**Your objective**
Every entry has to be output exactly, with none skipped.

____

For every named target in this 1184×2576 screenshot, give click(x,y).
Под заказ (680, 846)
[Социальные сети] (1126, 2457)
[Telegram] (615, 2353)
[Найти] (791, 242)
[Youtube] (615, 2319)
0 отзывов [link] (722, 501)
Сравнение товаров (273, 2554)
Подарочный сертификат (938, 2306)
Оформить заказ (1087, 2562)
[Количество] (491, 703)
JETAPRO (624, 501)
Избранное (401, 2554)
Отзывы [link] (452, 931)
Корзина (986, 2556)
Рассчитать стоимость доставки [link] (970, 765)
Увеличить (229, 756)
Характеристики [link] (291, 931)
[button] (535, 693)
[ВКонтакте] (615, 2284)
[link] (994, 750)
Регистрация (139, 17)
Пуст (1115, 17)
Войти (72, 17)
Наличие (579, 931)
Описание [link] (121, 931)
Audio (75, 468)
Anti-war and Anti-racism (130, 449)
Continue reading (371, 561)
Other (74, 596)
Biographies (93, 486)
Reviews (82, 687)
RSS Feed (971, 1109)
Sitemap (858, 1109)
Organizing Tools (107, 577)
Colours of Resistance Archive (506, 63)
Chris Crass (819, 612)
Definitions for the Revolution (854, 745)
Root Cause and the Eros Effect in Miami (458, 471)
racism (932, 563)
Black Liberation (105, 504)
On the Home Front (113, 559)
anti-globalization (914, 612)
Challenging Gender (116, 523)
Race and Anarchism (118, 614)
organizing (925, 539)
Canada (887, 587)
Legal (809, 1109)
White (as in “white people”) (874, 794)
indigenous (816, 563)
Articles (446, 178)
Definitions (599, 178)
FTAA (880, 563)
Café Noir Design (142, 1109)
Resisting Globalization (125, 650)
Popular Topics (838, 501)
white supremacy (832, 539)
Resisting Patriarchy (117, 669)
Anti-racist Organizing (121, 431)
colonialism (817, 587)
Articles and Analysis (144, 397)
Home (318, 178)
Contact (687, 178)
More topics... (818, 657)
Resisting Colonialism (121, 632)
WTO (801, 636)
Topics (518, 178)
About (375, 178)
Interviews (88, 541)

____

**Completed exercise**
For every named target in this 1184×2576 screenshot, give click(x,y).
Под заказ (680, 846)
[Социальные сети] (1126, 2457)
[Telegram] (615, 2353)
[Найти] (791, 242)
[Youtube] (615, 2319)
0 отзывов [link] (722, 501)
Сравнение товаров (273, 2554)
Подарочный сертификат (938, 2306)
Оформить заказ (1087, 2562)
[Количество] (491, 703)
JETAPRO (624, 501)
Избранное (401, 2554)
Отзывы [link] (452, 931)
Корзина (986, 2556)
Рассчитать стоимость доставки [link] (970, 765)
Увеличить (229, 756)
Характеристики [link] (291, 931)
[button] (535, 693)
[ВКонтакте] (615, 2284)
[link] (994, 750)
Регистрация (139, 17)
Пуст (1115, 17)
Войти (72, 17)
Наличие (579, 931)
Описание [link] (121, 931)
Audio (75, 468)
Anti-war and Anti-racism (130, 449)
Continue reading (371, 561)
Other (74, 596)
Biographies (93, 486)
Reviews (82, 687)
RSS Feed (971, 1109)
Sitemap (858, 1109)
Organizing Tools (107, 577)
Colours of Resistance Archive (506, 63)
Chris Crass (819, 612)
Definitions for the Revolution (854, 745)
Root Cause and the Eros Effect in Miami (458, 471)
racism (932, 563)
Black Liberation (105, 504)
On the Home Front (113, 559)
anti-globalization (914, 612)
Challenging Gender (116, 523)
Race and Anarchism (118, 614)
organizing (925, 539)
Canada (887, 587)
Legal (809, 1109)
White (as in “white people”) (874, 794)
indigenous (816, 563)
Articles (446, 178)
Definitions (599, 178)
FTAA (880, 563)
Café Noir Design (142, 1109)
Resisting Globalization (125, 650)
Popular Topics (838, 501)
white supremacy (832, 539)
Resisting Patriarchy (117, 669)
Anti-racist Organizing (121, 431)
colonialism (817, 587)
Articles and Analysis (144, 397)
Home (318, 178)
Contact (687, 178)
More topics... (818, 657)
Resisting Colonialism (121, 632)
WTO (801, 636)
Topics (518, 178)
About (375, 178)
Interviews (88, 541)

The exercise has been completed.